Exercise directions
Each line of the data that includes the string "Sabadell" is to be copied out.

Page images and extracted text
——
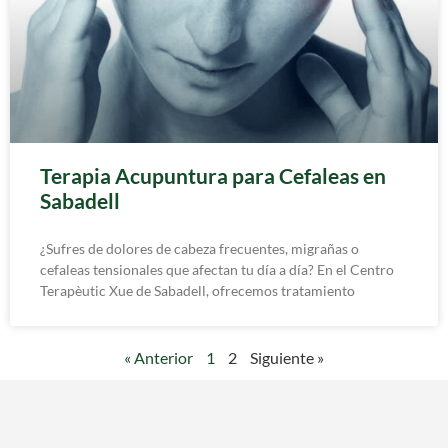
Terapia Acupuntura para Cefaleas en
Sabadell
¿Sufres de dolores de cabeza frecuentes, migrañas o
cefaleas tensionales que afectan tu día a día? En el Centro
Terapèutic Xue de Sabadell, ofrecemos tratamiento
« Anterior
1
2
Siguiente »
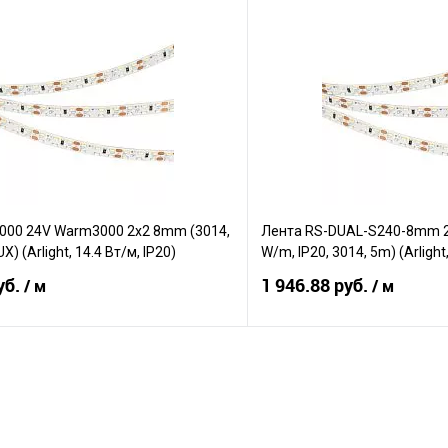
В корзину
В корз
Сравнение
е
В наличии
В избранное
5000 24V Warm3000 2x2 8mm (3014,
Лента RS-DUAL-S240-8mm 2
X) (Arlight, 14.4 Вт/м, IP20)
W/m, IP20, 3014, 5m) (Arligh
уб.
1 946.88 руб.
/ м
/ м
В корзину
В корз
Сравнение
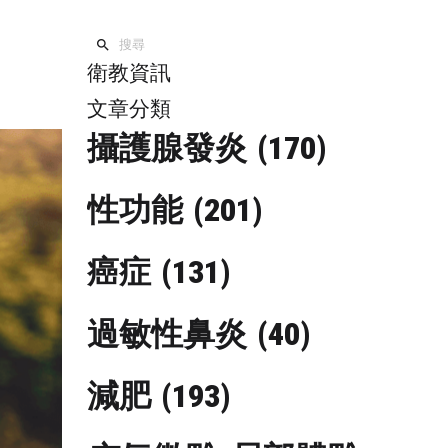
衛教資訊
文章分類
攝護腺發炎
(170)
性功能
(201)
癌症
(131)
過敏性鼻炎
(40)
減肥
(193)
——
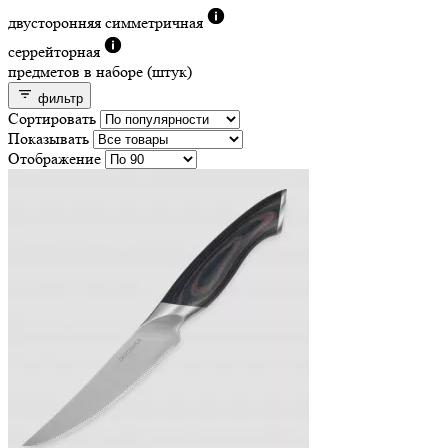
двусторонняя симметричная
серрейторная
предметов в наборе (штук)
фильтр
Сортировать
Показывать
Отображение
——
Result of this task
Sabadell
Terapèutic Xue de Sabadell, ofrecemos tratamiento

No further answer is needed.